If the star is rotating very fast, then this induces strong mixing of the interior, such that the star can be treated as chemically homogeneous. As main sequence hydrogen burning proceeds, the entire star is gradually turned into helium, with a consequent increase in the mean molecular weight $\mu$.

Therefore, the evolution can be thought of as a sequence of models with similar mass, but increasing $\mu$.

The luminosity evolution is $$L \propto \mu^{7.5} M^{5.5} R^{-0.5}\ .$$ The strong $\mu$ dependence comes about through the strong dependence of opacity on $\mu$ for stars in radiative equilibrium.

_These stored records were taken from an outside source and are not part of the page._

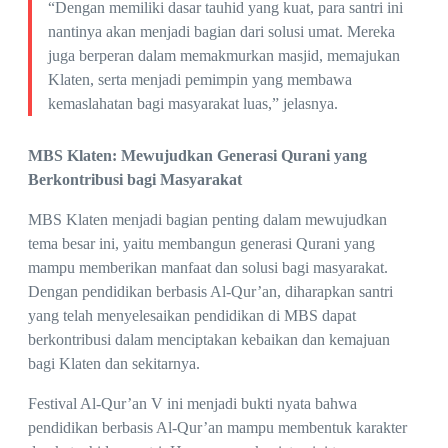
“Dengan memiliki dasar tauhid yang kuat, para santri ini
nantinya akan menjadi bagian dari solusi umat. Mereka
juga berperan dalam memakmurkan masjid, memajukan
Klaten, serta menjadi pemimpin yang membawa
kemaslahatan bagi masyarakat luas,” jelasnya.
MBS Klaten: Mewujudkan Generasi Qurani yang
Berkontribusi bagi Masyarakat
MBS Klaten menjadi bagian penting dalam mewujudkan
tema besar ini, yaitu membangun generasi Qurani yang
mampu memberikan manfaat dan solusi bagi masyarakat.
Dengan pendidikan berbasis Al-Qur’an, diharapkan santri
yang telah menyelesaikan pendidikan di MBS dapat
berkontribusi dalam menciptakan kebaikan dan kemajuan
bagi Klaten dan sekitarnya.
Festival Al-Qur’an V ini menjadi bukti nyata bahwa
pendidikan berbasis Al-Qur’an mampu membentuk karakter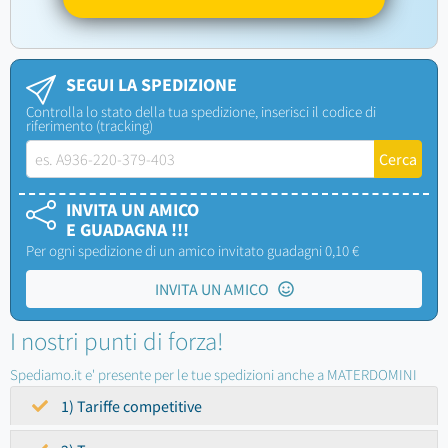
SEGUI LA SPEDIZIONE
Controlla lo stato della tua spedizione, inserisci il codice di
riferimento (tracking)
INVITA UN AMICO
E GUADAGNA !!!
Per ogni spedizione di un amico invitato guadagni 0,10 €
INVITA UN AMICO
I nostri punti di forza!
Spediamo.it e' presente per le tue spedizioni anche a MATERDOMINI
1) Tariffe competitive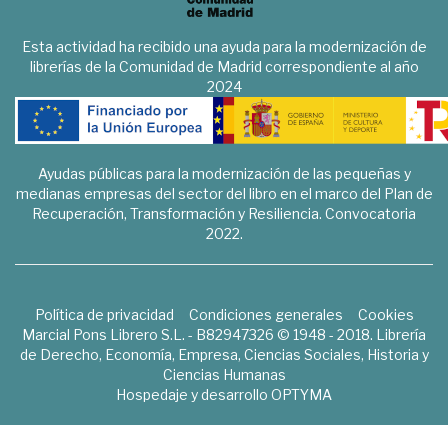
Esta actividad ha recibido una ayuda para la modernización de
librerías de la Comunidad de Madrid correspondiente al año
2024
Ayudas públicas para la modernización de las pequeñas y
medianas empresas del sector del libro en el marco del Plan de
Recuperación, Transformación y Resiliencia. Convocatoria
2022.
Política de privacidad
Condiciones generales
Cookies
Marcial Pons Librero S.L. - B82947326 © 1948 - 2018. Librería
de Derecho, Economía, Empresa, Ciencias Sociales, Historia y
Ciencias Humanas
Hospedaje y desarrollo
OPTYMA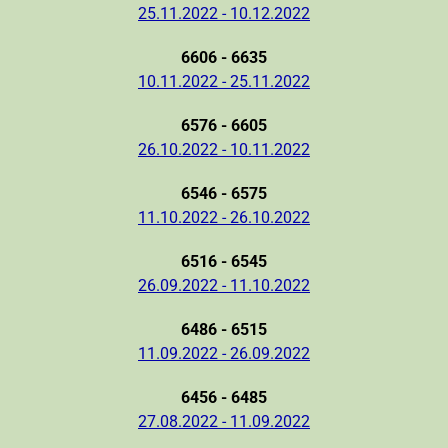
25.11.2022 - 10.12.2022
6606 - 6635
10.11.2022 - 25.11.2022
6576 - 6605
26.10.2022 - 10.11.2022
6546 - 6575
11.10.2022 - 26.10.2022
6516 - 6545
26.09.2022 - 11.10.2022
6486 - 6515
11.09.2022 - 26.09.2022
6456 - 6485
27.08.2022 - 11.09.2022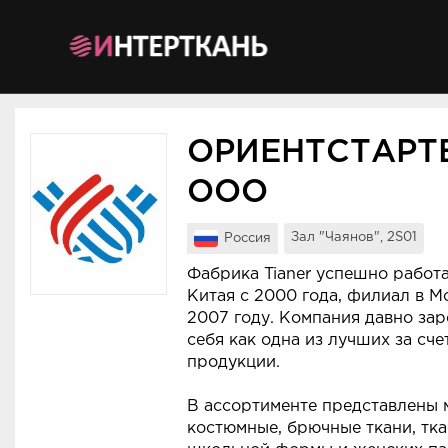
Мероприятия
Организации
ОРИЕНТСТАРТ
О сервисе
ООО
Организациям
Зал "Чаянов", 2S01
Россия
Контакты
Фабрика Tianer успешно работа
Организаторам
Китая с 2000 года, филиал в М
2007 году. Компания давно за
СПРАВКА
себя как одна из лучших за сче
продукции.
Посетителям
В ассортименте представлены
костюмные, брючные ткани, тка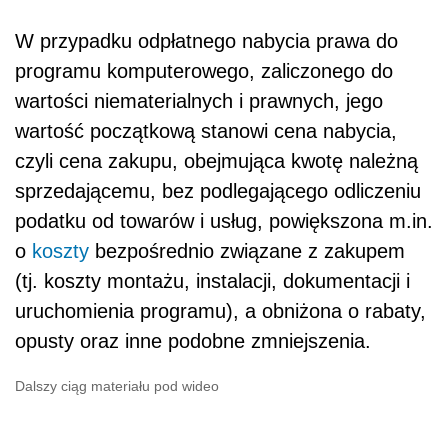
W przypadku odpłatnego nabycia prawa do
programu komputerowego, zaliczonego do
wartości niematerialnych i prawnych, jego
wartość początkową stanowi cena nabycia,
czyli cena zakupu, obejmująca kwotę należną
sprzedającemu, bez podlegającego odliczeniu
podatku od towarów i usług, powiększona m.in.
o
koszty
bezpośrednio związane z zakupem
(tj. koszty montażu, instalacji, dokumentacji i
uruchomienia programu), a obniżona o rabaty,
opusty oraz inne podobne zmniejszenia.
Dalszy ciąg materiału pod wideo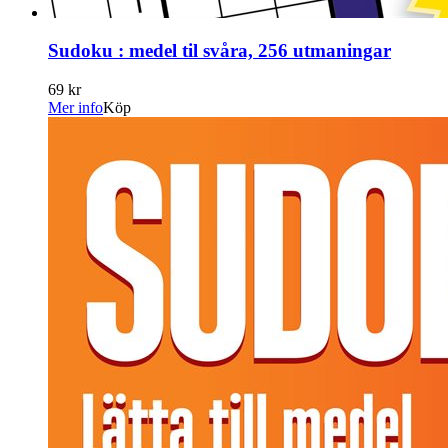
Sudoku : medel til svåra, 256 utmaningar
69 kr
Mer info
Köp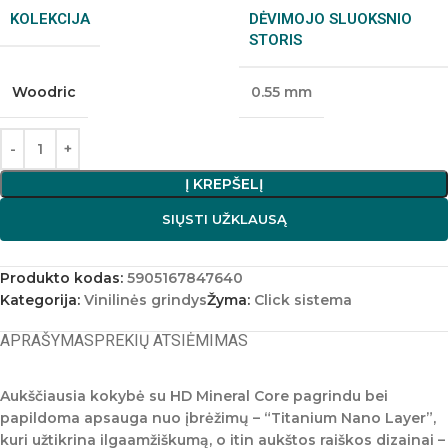
KOLEKCIJA
DĖVIMOJO SLUOKSNIO
STORIS
Woodric
0.55 mm
Į KREPŠELĮ
SIŲSTI UŽKLAUSĄ
Produkto kodas:
5905167847640
Kategorija:
Vinilinės grindys
Žyma:
Click sistema
APRAŠYMAS
PREKIŲ ATSIĖMIMAS
Aukščiausia kokybė su HD Mineral Core pagrindu bei
papildoma apsauga nuo įbrėžimų – “Titanium Nano Layer”,
kuri užtikrina ilgaamžiškumą, o itin aukštos raiškos dizainai –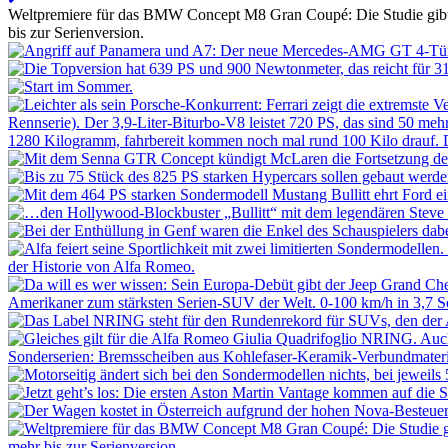
Weltpremiere für das BMW Concept M8 Gran Coupé: Die Studie gibt ei
bis zur Serienversion.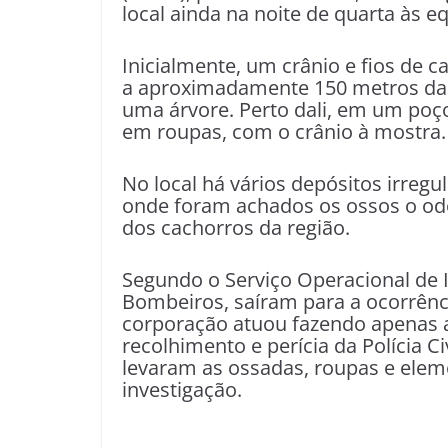
local ainda na noite de quarta às eq
Inicialmente, um crânio e fios de 
a aproximadamente 150 metros da D
uma árvore. Perto dali, em um poço
em roupas, com o crânio à mostra.
No local há vários depósitos irregu
onde foram achados os ossos o odo
dos cachorros da região.
Segundo o Serviço Operacional de 
Bombeiros, saíram para a ocorrênci
corporação atuou fazendo apenas a
recolhimento e perícia da Polícia Civ
levaram as ossadas, roupas e ele
investigação.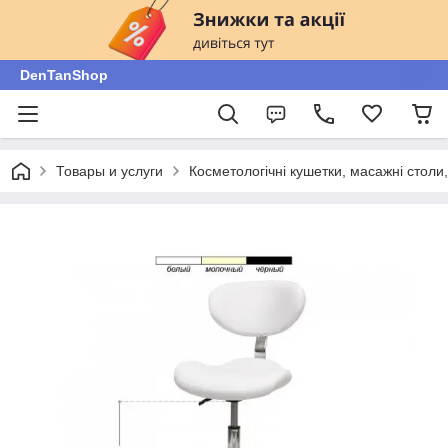
DenTanShop
Товары и услуги
Косметологічні кушетки, масажні столи, 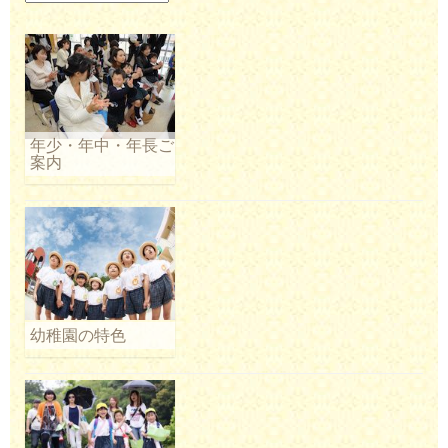
年少・年中・年長ご
案内
幼稚園の特色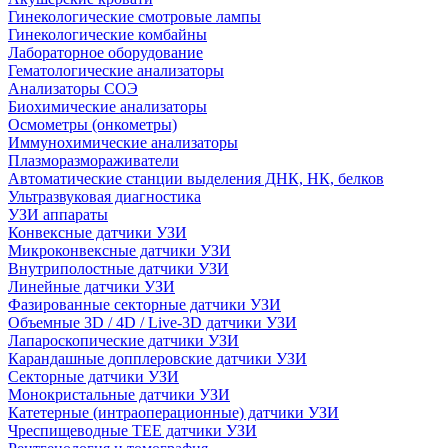
Гинекологические смотровые лампы
Гинекологические комбайны
Лабораторное оборудование
Гематологические анализаторы
Анализаторы СОЭ
Биохимические анализаторы
Осмометры (онкометры)
Иммунохимические анализаторы
Плазморазмораживатели
Автоматические станции выделения ДНК, НК, белков
Ультразвуковая диагностика
УЗИ аппараты
Конвексные датчики УЗИ
Микроконвексные датчики УЗИ
Внутриполостные датчики УЗИ
Линейные датчики УЗИ
Фазированные секторные датчики УЗИ
Объемные 3D / 4D / Live-3D датчики УЗИ
Лапароскопические датчики УЗИ
Карандашные допплеровские датчики УЗИ
Секторные датчики УЗИ
Монокристальные датчики УЗИ
Катетерные (интраоперационные) датчики УЗИ
Чреспищеводные TEE датчики УЗИ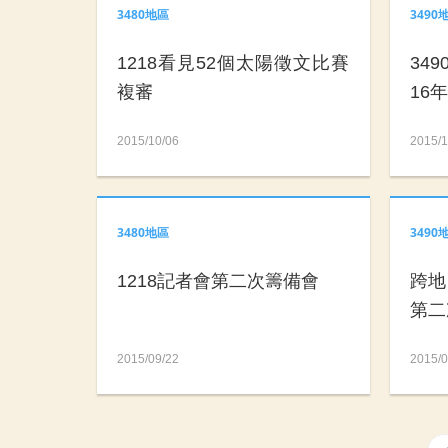
3480地區
3490
1218看見52個太陽徵文比賽
34
複審
16
2015/10/06
2015/1
3480地區
3490
1218記者會第二次籌備會
跨地
第二
2015/09/22
2015/0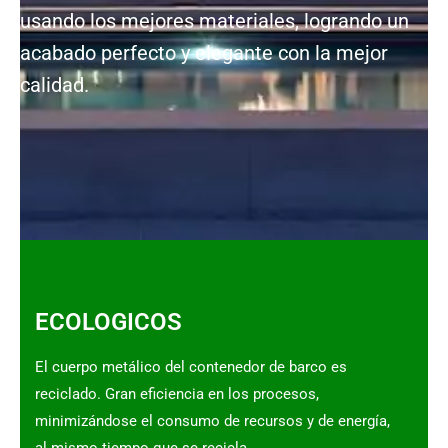
usando los mejores materiales, logrando un
acabado perfecto y elegante con la mejor
calidad.
ECOLOGICOS
El cuerpo metálico del contenedor de barco es
reciclado. Gran eficiencia en los procesos,
minimizándose el consumo de recursos y de energía,
al mismo tiempo que se recicla.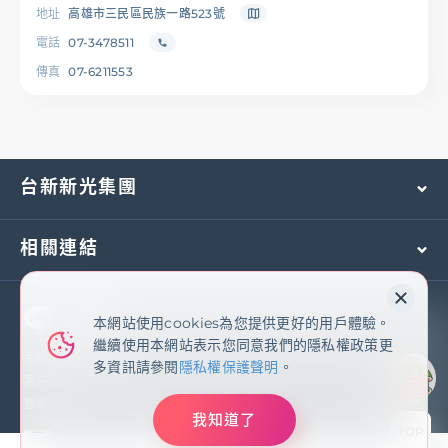
地址
高雄市三民區民族一路523號
電話
07-3478511
傳真
07-6211553
台新新光集團
相關連結
本網站使用cookies為您提供更好的用戶體驗。
本網站使用cookies為您提供更好的用戶體驗。
繼續使用本網站表示您同意我們的隱私權政策更
繼續使用本網站表示您同意我們的隱私權政策更
多資訊請參閱
隱私權保護聲明
手機及國外客服專線：
(02)2171-1055
多資訊請參閱
隱私權保護聲明
。
客戶服務專線：
0800-081-108
智能客服
我知道了
我知道了
TOP
臺灣新光商業銀行股份有限公司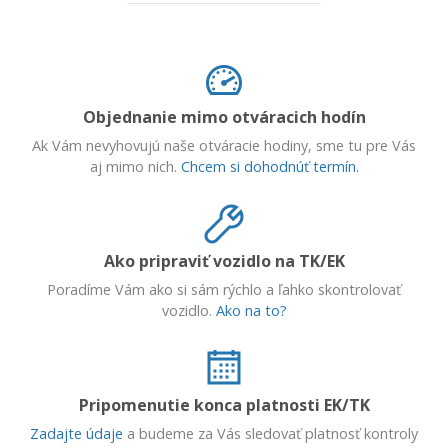
Objednanie mimo otváracich hodín
Ak Vám nevyhovujú naše otváracie hodiny, sme tu pre Vás
aj mimo nich.
Chcem si dohodnúť termín.
Ako pripraviť vozidlo na TK/EK
Poradíme Vám ako si sám rýchlo a ľahko skontrolovať
vozidlo.
Ako na to?
Pripomenutie konca platnosti EK/TK
Zadajte údaje
a budeme za Vás sledovať platnosť kontroly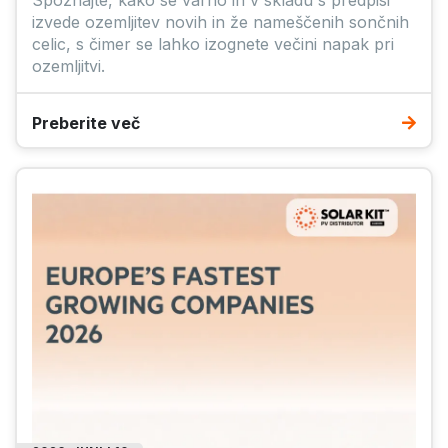
Spoznajte, kako se varno in v skladu s predpisi
izvede ozemljitev novih in že nameščenih sončnih
celic, s čimer se lahko izognete večini napak pri
ozemljitvi.
Preberite več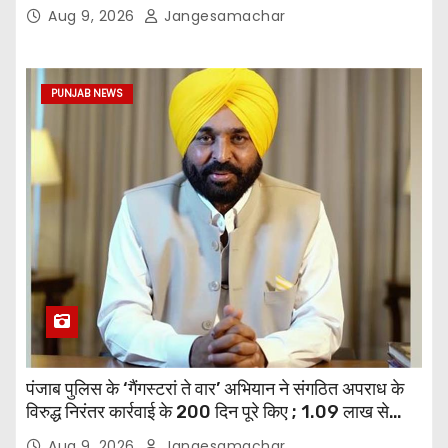
मान
Aug 9, 2026
Jangesamachar
PUNJAB NEWS
पंजाब पुलिस के ‘गैंगस्टरां ते वार’ अभियान ने संगठित अपराध के
विरुद्ध निरंतर कार्रवाई के 200 दिन पूरे किए ; 1.09 लाख से
अधिक छापेमारियाँ कीं, 1,532 घोषित अपराधी गिरफ़्तार किए
Aug 9, 2026
Jangesamachar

On the other hand, the radius is only weakly dependent on $\mu$. That is because the central temperature depends on $\mu M/R$ (from hydrostatic equilibrium), but the strong temperature dependence of the CNO cycle, means the central temperature hardly increases as burning continues. As a result $$ R \propto \mu^{2/3} M^{4/5}\ .$$

If we assume a blackbody, then $T_{\rm eff}\propto L^{1/4}R^{-1/2}$ and thus $$ T_{\rm eff}\propto \mu^{1.54} M^{0.98} R^{-0.12}\ .$$

If we start off with 10% He by number, then $\mu=0.56$. But if we end with 80% He, then $\mu=1.2$.

On the face of it, this would appear to more than double the surface temperature during the main sequence evolution. The effect will be mitigated by mass loss and the disproportionate effect on opacity contributed by whatever metals are present (these are not zero metallicity stars).